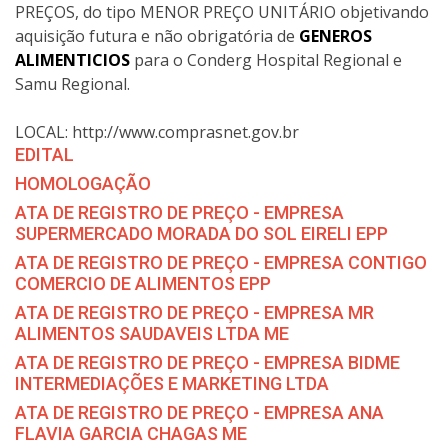
PREÇOS, do tipo MENOR PREÇO UNITÁRIO objetivando
aquisição futura e não obrigatória de
GENEROS
ALIMENTICIOS
para o Conderg Hospital Regional e
Samu Regional.
LOCAL: http://www.comprasnet.gov.br
EDITAL
HOMOLOGAÇÃO
ATA DE REGISTRO DE PREÇO - EMPRESA
SUPERMERCADO MORADA DO SOL EIRELI EPP
ATA DE REGISTRO DE PREÇO - EMPRESA CONTIGO
COMERCIO DE ALIMENTOS EPP
ATA DE REGISTRO DE PREÇO - EMPRESA MR
ALIMENTOS SAUDAVEIS LTDA ME
ATA DE REGISTRO DE PREÇO - EMPRESA BIDME
INTERMEDIAÇÕES E MARKETING LTDA
ATA DE REGISTRO DE PREÇO - EMPRESA ANA
FLAVIA GARCIA CHAGAS ME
# # # # #
Would you output the data above exactly as written, but with no images?

PREÇOS, do tipo MENOR PREÇO UNITÁRIO objetivando
aquisição futura e não obrigatória de
GENEROS
ALIMENTICIOS
para o Conderg Hospital Regional e
Samu Regional.
LOCAL: http://www.comprasnet.gov.br
EDITAL
HOMOLOGAÇÃO
ATA DE REGISTRO DE PREÇO - EMPRESA
SUPERMERCADO MORADA DO SOL EIRELI EPP
ATA DE REGISTRO DE PREÇO - EMPRESA CONTIGO
COMERCIO DE ALIMENTOS EPP
ATA DE REGISTRO DE PREÇO - EMPRESA MR
ALIMENTOS SAUDAVEIS LTDA ME
ATA DE REGISTRO DE PREÇO - EMPRESA BIDME
INTERMEDIAÇÕES E MARKETING LTDA
ATA DE REGISTRO DE PREÇO - EMPRESA ANA
FLAVIA GARCIA CHAGAS ME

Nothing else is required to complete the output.